Food policy is defined as "any decision made by a government agency, business, or organization which affects how food is produced, processed, distributed, purchased and protected," according to Neil D. Hamilton in Putting a Face on Our Food.
What is a Food Policy Coalition?
Food policy coalitions/councils are comprised of stakeholders from various segments of a local food system. The primary goal of most food policy coalitions/councils is to examine the operation of a local food system and provide ideas and recommendations for improvement through public and institutional policy. A food policy coalition or council can address issues surrounding the following topics, however many policies and projects integrate some of these topic areas, and some represent topics not mentioned below.
• Food security & access
• Land-use planning to promote & preserve local food production
• Institutional support of the local food economy
• New farmers (urban & rural)
• Food waste recovery
• School nutrition programs
• Transportation, distribution, & value-added processing
In Cleveland-Cuyahoga County, we refer to our FPC as a "coalition" rather than "council" because it is not administered through any government organization, as food policy councils typically are. Merriam-Webster defines a coalition as "a temporary alliance of distinct parties, persons, or states for joint action," which is a good description of the types of partnerships that develop within the Coalition around policies, programs, and projects.

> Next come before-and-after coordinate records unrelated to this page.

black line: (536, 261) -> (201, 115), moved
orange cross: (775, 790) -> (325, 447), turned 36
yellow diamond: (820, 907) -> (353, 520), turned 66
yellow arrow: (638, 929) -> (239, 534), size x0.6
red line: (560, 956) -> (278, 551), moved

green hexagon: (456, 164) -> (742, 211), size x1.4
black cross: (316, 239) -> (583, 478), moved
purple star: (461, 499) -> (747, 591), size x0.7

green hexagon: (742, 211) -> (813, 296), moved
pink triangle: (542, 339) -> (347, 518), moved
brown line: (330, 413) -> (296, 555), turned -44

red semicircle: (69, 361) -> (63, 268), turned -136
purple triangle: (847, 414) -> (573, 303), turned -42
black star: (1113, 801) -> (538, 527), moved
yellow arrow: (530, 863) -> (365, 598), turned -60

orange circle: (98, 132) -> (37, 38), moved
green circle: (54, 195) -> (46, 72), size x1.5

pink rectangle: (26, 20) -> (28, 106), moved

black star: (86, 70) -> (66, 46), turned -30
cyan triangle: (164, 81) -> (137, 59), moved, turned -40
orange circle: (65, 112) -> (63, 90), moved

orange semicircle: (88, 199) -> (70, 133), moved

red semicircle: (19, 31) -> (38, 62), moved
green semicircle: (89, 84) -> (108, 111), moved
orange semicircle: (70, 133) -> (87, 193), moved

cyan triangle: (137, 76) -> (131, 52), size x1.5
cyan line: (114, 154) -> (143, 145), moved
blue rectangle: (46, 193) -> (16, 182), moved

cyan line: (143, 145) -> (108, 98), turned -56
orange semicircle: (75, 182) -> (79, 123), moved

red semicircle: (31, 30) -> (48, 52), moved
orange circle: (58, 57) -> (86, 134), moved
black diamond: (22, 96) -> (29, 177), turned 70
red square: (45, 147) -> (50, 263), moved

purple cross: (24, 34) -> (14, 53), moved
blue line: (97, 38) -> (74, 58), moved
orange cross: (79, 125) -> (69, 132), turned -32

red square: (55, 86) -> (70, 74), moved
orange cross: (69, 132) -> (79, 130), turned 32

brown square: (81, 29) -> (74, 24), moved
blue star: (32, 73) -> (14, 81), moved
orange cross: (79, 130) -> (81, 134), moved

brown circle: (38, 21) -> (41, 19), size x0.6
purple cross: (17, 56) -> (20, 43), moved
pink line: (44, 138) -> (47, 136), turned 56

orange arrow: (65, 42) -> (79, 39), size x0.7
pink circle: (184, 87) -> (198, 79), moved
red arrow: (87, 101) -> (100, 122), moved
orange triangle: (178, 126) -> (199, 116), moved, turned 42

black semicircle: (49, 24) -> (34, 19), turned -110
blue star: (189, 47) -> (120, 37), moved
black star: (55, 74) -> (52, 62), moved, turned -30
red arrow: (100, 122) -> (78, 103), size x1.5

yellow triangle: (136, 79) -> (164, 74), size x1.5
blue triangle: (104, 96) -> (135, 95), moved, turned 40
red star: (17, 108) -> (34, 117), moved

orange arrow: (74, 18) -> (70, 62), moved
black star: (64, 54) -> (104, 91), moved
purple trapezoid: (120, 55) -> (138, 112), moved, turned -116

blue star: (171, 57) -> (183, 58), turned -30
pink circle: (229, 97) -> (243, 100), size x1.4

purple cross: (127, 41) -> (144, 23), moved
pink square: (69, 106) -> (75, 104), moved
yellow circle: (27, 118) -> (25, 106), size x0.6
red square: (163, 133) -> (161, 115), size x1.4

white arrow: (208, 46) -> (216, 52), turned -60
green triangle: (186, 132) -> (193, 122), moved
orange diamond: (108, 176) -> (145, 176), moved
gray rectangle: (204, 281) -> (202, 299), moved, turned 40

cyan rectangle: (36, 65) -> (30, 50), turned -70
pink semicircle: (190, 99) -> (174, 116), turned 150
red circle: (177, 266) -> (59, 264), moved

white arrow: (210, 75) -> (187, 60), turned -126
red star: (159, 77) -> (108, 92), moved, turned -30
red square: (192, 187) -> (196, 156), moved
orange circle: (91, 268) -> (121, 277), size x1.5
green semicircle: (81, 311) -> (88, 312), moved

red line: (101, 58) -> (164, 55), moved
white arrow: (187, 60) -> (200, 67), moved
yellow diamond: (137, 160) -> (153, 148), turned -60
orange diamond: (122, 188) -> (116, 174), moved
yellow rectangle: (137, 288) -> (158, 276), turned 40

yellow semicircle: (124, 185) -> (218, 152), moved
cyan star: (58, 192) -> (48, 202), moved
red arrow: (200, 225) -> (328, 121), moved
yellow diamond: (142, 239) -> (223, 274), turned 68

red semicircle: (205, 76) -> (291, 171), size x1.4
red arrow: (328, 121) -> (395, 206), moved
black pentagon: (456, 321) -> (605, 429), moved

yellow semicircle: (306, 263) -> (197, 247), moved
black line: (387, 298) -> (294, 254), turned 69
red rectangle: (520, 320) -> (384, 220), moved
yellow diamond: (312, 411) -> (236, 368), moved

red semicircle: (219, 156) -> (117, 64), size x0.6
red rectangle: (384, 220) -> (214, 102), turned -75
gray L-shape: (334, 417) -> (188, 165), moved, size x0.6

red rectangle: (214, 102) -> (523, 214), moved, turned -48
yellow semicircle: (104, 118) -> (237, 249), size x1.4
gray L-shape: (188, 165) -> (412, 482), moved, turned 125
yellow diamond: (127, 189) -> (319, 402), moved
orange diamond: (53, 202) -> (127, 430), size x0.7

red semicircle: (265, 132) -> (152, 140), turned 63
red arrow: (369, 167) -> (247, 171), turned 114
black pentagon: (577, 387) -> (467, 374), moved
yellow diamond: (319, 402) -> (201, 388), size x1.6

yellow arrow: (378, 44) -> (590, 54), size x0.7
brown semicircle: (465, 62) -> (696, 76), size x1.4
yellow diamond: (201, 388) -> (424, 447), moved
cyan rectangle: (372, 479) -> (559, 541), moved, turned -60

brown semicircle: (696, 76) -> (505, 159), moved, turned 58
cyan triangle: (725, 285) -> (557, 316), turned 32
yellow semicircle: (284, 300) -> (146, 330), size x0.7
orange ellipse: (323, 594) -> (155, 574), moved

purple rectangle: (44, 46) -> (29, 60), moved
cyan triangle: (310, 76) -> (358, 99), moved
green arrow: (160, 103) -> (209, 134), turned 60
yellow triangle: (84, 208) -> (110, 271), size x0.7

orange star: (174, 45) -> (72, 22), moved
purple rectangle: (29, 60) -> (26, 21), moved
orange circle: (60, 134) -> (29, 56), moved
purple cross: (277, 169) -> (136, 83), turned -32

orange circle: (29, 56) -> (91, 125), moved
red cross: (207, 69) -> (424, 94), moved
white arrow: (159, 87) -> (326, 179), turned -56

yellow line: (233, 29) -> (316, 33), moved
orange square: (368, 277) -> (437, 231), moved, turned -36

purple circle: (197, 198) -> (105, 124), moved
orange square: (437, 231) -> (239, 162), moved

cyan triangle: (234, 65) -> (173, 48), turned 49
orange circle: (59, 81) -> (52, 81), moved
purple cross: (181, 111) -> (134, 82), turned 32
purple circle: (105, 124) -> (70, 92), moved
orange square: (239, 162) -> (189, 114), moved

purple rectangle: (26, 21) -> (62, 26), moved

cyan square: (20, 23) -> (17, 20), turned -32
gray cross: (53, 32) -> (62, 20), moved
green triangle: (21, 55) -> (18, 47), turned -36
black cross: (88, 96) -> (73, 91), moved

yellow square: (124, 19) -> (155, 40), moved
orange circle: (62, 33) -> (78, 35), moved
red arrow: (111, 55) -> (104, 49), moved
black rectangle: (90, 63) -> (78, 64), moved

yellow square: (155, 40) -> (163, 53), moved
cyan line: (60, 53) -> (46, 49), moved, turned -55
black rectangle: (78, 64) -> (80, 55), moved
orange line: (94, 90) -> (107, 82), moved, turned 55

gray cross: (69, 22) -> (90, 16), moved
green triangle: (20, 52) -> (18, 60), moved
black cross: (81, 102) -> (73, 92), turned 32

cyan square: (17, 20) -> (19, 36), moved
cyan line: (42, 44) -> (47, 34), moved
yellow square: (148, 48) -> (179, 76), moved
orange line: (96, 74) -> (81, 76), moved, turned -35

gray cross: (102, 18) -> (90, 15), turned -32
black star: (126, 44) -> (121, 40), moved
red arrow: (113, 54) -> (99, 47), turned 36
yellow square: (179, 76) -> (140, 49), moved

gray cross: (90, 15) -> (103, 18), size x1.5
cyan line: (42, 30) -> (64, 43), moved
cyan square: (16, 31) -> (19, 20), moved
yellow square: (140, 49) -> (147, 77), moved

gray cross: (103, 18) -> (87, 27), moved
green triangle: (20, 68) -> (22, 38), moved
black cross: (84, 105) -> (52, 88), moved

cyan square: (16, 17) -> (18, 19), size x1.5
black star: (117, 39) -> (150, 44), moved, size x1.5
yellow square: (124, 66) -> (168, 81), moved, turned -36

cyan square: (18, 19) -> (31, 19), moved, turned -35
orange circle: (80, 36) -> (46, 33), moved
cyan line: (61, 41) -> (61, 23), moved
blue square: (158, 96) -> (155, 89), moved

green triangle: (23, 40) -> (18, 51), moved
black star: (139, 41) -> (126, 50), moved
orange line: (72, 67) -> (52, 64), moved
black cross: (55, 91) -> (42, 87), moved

For a comprehensive list of food policy coalitions/councils across the United States check out Mark Winne's 2012 List of Food Policy Councils in North America.
For more information on the scope and scale of Food Policy Councils and Coalitions across the US, visit Mark Winne's website and check out his 2012 publication Doing Food Policy Councils Right: A guide to development and action. (Mark Winne is a leading authority on FPCs in the US and the co-founder of the now disbanded national Community Food Security Coalition.)
What is a Food System?
A food system is the network of food producers (farmers), food consumers (eaters), and all the industries that link them together. The five key segments of food systems are production, distribution, processing, consumption, and waste recovery.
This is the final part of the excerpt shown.